Exercise:
Which lines run from the line with "1-й в мире — RAV4 считается основателем" through the line with "excentriques)." in the entries below? Print them exactly, both ends included, and nothing more.

Stored items from a collection:
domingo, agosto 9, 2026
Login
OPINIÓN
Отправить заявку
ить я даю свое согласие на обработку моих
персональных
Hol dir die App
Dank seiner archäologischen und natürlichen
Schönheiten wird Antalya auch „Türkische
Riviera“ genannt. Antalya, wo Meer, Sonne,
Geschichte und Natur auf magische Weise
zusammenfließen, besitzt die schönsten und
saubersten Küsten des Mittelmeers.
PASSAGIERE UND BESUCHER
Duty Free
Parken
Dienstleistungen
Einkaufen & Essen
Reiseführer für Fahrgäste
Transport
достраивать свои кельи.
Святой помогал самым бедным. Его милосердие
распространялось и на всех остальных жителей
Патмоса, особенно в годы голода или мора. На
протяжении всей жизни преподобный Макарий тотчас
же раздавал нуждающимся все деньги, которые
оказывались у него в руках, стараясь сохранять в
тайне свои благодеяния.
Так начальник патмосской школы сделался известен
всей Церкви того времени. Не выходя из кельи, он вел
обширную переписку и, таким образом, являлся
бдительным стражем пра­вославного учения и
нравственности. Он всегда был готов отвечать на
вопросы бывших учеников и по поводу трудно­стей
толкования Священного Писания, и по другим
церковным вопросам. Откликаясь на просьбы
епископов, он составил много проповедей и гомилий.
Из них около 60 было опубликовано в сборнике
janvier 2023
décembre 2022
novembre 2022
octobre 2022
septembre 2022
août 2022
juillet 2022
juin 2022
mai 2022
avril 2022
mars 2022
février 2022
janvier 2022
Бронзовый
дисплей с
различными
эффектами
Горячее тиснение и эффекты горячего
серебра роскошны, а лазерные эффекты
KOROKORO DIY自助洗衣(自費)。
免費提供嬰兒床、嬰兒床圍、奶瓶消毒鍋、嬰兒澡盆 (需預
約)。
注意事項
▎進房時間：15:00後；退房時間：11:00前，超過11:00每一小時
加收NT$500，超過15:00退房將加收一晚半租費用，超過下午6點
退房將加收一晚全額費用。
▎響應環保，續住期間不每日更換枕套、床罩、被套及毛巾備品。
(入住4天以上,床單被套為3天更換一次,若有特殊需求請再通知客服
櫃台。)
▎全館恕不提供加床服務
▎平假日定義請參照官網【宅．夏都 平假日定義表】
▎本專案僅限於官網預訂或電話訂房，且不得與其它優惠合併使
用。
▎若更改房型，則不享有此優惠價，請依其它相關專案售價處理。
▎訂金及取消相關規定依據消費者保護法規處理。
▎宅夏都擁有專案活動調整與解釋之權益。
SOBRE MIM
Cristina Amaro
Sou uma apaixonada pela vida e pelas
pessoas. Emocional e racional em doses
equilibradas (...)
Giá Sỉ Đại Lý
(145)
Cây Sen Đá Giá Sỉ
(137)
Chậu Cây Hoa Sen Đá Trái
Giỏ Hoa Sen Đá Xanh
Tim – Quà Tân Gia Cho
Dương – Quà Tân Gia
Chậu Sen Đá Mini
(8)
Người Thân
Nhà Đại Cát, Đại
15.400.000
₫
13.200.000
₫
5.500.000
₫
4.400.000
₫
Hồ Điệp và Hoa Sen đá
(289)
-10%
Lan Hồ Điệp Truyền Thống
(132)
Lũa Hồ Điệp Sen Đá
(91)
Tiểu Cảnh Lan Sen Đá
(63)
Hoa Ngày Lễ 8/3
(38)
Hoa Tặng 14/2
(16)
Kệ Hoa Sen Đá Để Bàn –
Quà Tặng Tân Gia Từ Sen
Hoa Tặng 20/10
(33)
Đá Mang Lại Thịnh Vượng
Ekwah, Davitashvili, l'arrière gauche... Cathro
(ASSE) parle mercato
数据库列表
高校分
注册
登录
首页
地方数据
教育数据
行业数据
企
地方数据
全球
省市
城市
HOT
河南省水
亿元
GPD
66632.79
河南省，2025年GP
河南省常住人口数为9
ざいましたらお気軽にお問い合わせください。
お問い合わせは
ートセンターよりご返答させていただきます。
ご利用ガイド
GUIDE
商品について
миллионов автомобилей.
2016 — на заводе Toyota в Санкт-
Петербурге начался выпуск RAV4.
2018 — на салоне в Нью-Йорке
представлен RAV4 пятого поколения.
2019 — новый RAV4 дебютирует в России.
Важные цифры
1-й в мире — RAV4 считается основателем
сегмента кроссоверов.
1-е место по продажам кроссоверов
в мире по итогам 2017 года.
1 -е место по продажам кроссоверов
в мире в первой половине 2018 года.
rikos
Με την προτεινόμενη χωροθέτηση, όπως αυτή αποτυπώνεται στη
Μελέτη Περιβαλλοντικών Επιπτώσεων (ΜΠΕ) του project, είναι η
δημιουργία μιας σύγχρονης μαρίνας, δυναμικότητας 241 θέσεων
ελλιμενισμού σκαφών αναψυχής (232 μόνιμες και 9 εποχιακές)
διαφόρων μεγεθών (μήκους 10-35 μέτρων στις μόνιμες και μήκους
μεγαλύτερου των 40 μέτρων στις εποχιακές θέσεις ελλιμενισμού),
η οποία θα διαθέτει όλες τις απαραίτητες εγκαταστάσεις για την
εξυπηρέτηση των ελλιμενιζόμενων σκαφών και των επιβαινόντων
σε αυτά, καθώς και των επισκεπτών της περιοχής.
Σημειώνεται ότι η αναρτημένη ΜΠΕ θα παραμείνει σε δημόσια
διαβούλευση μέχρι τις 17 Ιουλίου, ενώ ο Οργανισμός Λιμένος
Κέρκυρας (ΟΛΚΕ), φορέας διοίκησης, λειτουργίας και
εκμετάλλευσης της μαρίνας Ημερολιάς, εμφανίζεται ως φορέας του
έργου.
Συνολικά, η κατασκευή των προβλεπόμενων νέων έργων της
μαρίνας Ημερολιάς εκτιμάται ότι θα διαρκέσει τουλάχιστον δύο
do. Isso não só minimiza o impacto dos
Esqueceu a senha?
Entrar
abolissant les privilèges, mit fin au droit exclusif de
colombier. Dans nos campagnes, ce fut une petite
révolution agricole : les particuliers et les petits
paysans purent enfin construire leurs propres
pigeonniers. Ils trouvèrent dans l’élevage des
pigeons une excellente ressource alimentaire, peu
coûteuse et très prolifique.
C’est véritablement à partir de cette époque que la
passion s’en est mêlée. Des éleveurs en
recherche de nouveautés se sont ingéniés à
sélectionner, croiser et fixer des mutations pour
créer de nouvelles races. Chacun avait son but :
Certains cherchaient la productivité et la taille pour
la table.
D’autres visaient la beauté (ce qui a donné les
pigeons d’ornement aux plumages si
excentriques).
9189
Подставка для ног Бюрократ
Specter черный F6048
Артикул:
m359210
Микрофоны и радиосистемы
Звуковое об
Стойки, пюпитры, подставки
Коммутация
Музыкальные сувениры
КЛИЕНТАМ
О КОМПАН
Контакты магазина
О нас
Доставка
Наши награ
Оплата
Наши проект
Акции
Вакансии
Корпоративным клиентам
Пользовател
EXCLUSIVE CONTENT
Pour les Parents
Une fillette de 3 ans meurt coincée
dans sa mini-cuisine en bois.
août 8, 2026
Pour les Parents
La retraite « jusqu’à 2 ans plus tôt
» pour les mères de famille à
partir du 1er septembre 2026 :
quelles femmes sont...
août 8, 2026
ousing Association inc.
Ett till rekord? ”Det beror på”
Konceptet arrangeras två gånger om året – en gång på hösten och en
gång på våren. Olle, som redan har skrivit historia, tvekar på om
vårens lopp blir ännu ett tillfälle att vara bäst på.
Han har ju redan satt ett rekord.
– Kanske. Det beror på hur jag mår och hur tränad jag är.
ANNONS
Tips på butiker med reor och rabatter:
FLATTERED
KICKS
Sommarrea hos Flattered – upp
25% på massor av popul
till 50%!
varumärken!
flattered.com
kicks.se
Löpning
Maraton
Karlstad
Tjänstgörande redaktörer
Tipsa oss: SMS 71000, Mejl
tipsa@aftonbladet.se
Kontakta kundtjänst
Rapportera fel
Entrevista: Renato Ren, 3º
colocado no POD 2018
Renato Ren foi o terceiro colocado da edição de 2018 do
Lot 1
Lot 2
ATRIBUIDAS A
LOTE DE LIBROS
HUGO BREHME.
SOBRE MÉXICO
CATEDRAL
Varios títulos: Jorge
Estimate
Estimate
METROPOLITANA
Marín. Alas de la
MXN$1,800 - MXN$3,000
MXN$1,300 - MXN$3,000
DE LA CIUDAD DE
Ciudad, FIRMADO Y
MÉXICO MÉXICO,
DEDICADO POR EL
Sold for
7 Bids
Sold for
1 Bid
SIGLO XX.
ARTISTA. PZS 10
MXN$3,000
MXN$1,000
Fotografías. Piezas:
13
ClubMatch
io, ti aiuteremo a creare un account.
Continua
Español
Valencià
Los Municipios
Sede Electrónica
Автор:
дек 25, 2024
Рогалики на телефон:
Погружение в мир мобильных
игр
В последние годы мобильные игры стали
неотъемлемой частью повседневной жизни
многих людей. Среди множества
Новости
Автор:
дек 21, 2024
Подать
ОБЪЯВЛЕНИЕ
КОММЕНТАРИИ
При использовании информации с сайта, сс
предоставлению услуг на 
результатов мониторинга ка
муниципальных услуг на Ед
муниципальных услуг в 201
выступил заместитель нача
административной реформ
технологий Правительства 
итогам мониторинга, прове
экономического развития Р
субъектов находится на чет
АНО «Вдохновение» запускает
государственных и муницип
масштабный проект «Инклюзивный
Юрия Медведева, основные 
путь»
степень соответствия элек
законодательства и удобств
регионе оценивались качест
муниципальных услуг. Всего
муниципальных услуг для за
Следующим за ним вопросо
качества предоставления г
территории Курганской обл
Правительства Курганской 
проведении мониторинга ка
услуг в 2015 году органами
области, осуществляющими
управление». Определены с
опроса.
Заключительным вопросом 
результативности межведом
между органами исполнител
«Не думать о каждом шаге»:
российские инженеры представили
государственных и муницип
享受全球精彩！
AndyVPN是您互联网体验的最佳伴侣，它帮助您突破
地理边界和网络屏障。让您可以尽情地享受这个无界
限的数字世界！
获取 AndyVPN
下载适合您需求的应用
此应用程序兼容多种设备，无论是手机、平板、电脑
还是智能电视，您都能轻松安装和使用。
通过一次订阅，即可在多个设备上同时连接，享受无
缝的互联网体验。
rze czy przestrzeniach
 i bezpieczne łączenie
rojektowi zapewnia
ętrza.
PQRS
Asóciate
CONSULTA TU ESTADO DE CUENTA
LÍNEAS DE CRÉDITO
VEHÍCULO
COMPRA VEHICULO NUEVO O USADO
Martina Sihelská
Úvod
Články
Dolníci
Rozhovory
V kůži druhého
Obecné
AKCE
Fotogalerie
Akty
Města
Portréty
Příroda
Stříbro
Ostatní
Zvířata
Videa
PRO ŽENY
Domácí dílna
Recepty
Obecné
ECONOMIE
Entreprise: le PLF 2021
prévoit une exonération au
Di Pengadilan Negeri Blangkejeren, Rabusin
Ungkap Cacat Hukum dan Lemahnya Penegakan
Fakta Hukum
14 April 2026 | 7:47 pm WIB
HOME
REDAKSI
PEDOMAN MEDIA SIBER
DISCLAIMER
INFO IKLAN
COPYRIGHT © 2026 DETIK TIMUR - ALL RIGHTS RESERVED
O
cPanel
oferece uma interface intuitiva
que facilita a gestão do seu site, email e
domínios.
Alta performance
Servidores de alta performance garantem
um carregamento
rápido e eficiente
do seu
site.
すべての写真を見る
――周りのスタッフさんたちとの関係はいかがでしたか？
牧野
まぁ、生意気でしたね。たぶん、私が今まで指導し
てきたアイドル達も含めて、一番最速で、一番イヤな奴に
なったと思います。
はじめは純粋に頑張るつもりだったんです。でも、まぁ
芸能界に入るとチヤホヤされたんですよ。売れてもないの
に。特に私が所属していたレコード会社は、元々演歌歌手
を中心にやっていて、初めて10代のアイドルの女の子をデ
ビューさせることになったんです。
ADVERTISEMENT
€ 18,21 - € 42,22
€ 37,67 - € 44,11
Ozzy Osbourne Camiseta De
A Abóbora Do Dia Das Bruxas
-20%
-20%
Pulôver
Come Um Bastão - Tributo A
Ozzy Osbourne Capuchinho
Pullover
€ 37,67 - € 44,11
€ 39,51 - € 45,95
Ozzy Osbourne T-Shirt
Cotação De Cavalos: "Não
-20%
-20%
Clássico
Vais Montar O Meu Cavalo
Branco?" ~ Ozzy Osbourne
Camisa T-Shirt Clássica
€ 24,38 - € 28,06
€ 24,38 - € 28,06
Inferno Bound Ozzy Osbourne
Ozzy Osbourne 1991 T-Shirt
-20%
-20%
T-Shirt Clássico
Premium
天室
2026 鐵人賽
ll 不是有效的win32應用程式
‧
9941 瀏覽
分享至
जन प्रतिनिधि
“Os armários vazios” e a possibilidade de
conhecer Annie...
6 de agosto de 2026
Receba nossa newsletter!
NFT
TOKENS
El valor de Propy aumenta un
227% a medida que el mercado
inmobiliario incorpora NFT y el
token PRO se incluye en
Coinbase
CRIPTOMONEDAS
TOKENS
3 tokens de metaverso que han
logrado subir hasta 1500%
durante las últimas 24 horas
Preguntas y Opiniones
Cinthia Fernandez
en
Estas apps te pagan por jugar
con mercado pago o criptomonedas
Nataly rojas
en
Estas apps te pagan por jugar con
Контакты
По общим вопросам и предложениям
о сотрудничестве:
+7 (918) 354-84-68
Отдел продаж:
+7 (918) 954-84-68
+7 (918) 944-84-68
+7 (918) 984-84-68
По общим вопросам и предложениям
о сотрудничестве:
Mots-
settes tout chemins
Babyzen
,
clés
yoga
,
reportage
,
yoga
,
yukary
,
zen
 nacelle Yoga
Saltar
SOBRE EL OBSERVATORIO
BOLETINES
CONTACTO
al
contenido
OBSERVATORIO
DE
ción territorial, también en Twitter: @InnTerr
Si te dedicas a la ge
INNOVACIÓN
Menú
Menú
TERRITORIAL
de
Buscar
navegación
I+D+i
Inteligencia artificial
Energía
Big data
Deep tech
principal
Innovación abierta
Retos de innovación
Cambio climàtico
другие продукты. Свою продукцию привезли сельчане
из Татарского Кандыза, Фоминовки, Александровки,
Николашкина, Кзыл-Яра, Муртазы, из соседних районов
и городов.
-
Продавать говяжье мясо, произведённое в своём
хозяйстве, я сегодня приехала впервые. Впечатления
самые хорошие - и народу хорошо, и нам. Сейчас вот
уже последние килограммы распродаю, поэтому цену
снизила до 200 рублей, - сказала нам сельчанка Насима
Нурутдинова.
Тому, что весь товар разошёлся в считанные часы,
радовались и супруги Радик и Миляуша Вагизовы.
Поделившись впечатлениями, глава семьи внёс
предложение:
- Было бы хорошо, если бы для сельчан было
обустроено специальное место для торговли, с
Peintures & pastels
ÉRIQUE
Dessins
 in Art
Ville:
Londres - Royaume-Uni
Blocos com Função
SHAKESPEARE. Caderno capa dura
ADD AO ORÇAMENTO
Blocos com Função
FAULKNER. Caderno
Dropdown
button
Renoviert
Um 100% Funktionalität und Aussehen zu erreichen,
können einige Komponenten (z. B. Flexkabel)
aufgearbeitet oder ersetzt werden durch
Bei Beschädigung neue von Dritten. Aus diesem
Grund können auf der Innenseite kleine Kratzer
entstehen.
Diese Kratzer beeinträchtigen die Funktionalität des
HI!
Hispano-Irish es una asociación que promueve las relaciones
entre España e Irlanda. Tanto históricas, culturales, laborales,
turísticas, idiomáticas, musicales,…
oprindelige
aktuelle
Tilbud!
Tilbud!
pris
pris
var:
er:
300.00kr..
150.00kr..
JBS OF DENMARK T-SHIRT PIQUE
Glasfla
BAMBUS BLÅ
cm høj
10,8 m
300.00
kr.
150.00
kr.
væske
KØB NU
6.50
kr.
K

Result of the exercise:
1-й в мире — RAV4 считается основателем
сегмента кроссоверов.
1-е место по продажам кроссоверов
в мире по итогам 2017 года.
1 -е место по продажам кроссоверов
в мире в первой половине 2018 года.
rikos
Με την προτεινόμενη χωροθέτηση, όπως αυτή αποτυπώνεται στη
Μελέτη Περιβαλλοντικών Επιπτώσεων (ΜΠΕ) του project, είναι η
δημιουργία μιας σύγχρονης μαρίνας, δυναμικότητας 241 θέσεων
ελλιμενισμού σκαφών αναψυχής (232 μόνιμες και 9 εποχιακές)
διαφόρων μεγεθών (μήκους 10-35 μέτρων στις μόνιμες και μήκους
μεγαλύτερου των 40 μέτρων στις εποχιακές θέσεις ελλιμενισμού),
η οποία θα διαθέτει όλες τις απαραίτητες εγκαταστάσεις για την
εξυπηρέτηση των ελλιμενιζόμενων σκαφών και των επιβαινόντων
σε αυτά, καθώς και των επισκεπτών της περιοχής.
Σημειώνεται ότι η αναρτημένη ΜΠΕ θα παραμείνει σε δημόσια
διαβούλευση μέχρι τις 17 Ιουλίου, ενώ ο Οργανισμός Λιμένος
Κέρκυρας (ΟΛΚΕ), φορέας διοίκησης, λειτουργίας και
εκμετάλλευσης της μαρίνας Ημερολιάς, εμφανίζεται ως φορέας του
έργου.
Συνολικά, η κατασκευή των προβλεπόμενων νέων έργων της
μαρίνας Ημερολιάς εκτιμάται ότι θα διαρκέσει τουλάχιστον δύο
do. Isso não só minimiza o impacto dos
Esqueceu a senha?
Entrar
abolissant les privilèges, mit fin au droit exclusif de
colombier. Dans nos campagnes, ce fut une petite
révolution agricole : les particuliers et les petits
paysans purent enfin construire leurs propres
pigeonniers. Ils trouvèrent dans l’élevage des
pigeons une excellente ressource alimentaire, peu
coûteuse et très prolifique.
C’est véritablement à partir de cette époque que la
passion s’en est mêlée. Des éleveurs en
recherche de nouveautés se sont ingéniés à
sélectionner, croiser et fixer des mutations pour
créer de nouvelles races. Chacun avait son but :
Certains cherchaient la productivité et la taille pour
la table.
D’autres visaient la beauté (ce qui a donné les
pigeons d’ornement aux plumages si
excentriques).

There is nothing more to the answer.